An international research team have used induced pluripotent stem cells (iPSCs) to grow brain organoids that develop key structures of the eye. This could lead to a better understanding of eye development, aid in the advancement of therapies, and shows that iPSCs have an intrinsic capability to self-organise into complex biological structures including the brain.
Senior author Professor Jay Gopalakrishnan, of the University Hospital Düsseldorf, Germany said 'These organoids can help to study brain-eye interactions during embryo development, model congenital retinal disorders, and generate patient-specific retinal cell types for personalised drug testing and transplantation therapies.'
The team were able to generate 314 brain organoids across 16 batches with 72 percent of them forming optic vesicles. These optic vesicle-containing organoids contained primitive cornea and lens-like cells (which are structures at the front of the eye), pigmented retina (the part of the eye that receives light), and neuron-like projections (similar to the optic nerve) which responded to light.
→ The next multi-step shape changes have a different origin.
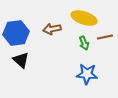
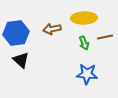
yellow ellipse: rotated 20 degrees counterclockwise
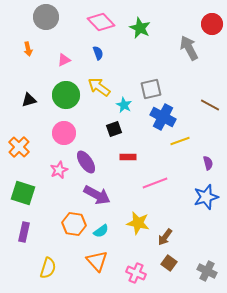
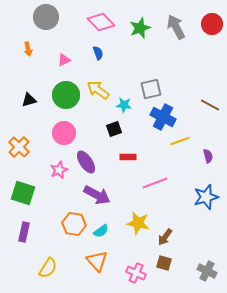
green star: rotated 25 degrees clockwise
gray arrow: moved 13 px left, 21 px up
yellow arrow: moved 1 px left, 3 px down
cyan star: rotated 21 degrees counterclockwise
purple semicircle: moved 7 px up
brown square: moved 5 px left; rotated 21 degrees counterclockwise
yellow semicircle: rotated 15 degrees clockwise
It was previously thought that complex, structured organoid formation required specific chemical direction. While the organoids first created using methods designed by other researchers, these scientists found adding retinal acetate to the culture medium more successful. They found that after 30 days these brain organoids developed symmetrical optic cup vesicles which progressed into visible structures at 50-60 days, in line with human embryo development.
This provides a breakthrough in studying embryonic development, with Professor Gopalakrishnan saying 'in the mammalian brain, nerve fibres of retinal ganglion cells reach out to connect with their brain targets, an aspect that has never before been shown in an in vitro system'.
Although immature retinas have previously been grown from stem cells, this study, published in Cell Stem Cell, is the first to grow integrated eye-like structures. These optic cups are only representative of the immature eye and researchers are now looking into ways to extend the viability of these organoids to allow the development of more mature eye structures. More work is also needed to be able to reliably reproduce these results using iPSCs from different donors.
These developments can help in the study of inherited eye disorders, provide a model for testing new drugs, and could help in the production of personalised transplantation therapies.